(Collected data)
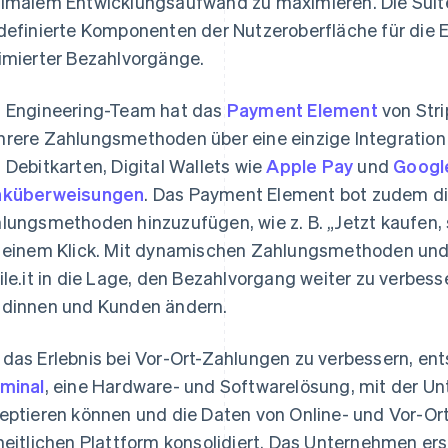
imalem Entwicklungsaufwand zu maximieren. Die Suite
definierte Komponenten der Nutzeroberfläche für die 
imierter Bezahlvorgänge.
 Engineering-Team hat das
Payment Element
von Stri
rere Zahlungsmethoden über eine einzige Integration 
 Debitkarten, Digital Wallets wie
Apple Pay
und
Googl
nküberweisungen
. Das Payment Element bot zudem die 
lungsmethoden hinzuzufügen, wie z. B. „Jetzt kaufen,
 einem Klick. Mit dynamischen Zahlungsmethoden und 
ile.it in die Lage, den Bezahlvorgang weiter zu verbess
dinnen und Kunden ändern.
das Erlebnis bei Vor-Ort-Zahlungen zu verbessern, ents
minal
, eine Hardware- und Softwarelösung, mit der U
eptieren können und die Daten von Online- und Vor-Ort
heitlichen Plattform konsolidiert. Das Unternehmen ers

■ Exercise goal
Every line above should be returned exactly; the pictures stay out.

■ Your response
imalem Entwicklungsaufwand zu maximieren. Die Suite
definierte Komponenten der Nutzeroberfläche für die 
imierter Bezahlvorgänge.
 Engineering-Team hat das
Payment Element
von Stri
rere Zahlungsmethoden über eine einzige Integration 
 Debitkarten, Digital Wallets wie
Apple Pay
und
Googl
nküberweisungen
. Das Payment Element bot zudem die 
lungsmethoden hinzuzufügen, wie z. B. „Jetzt kaufen,
 einem Klick. Mit dynamischen Zahlungsmethoden und 
ile.it in die Lage, den Bezahlvorgang weiter zu verbess
dinnen und Kunden ändern.
das Erlebnis bei Vor-Ort-Zahlungen zu verbessern, ents
minal
, eine Hardware- und Softwarelösung, mit der U
eptieren können und die Daten von Online- und Vor-Ort
heitlichen Plattform konsolidiert. Das Unternehmen ers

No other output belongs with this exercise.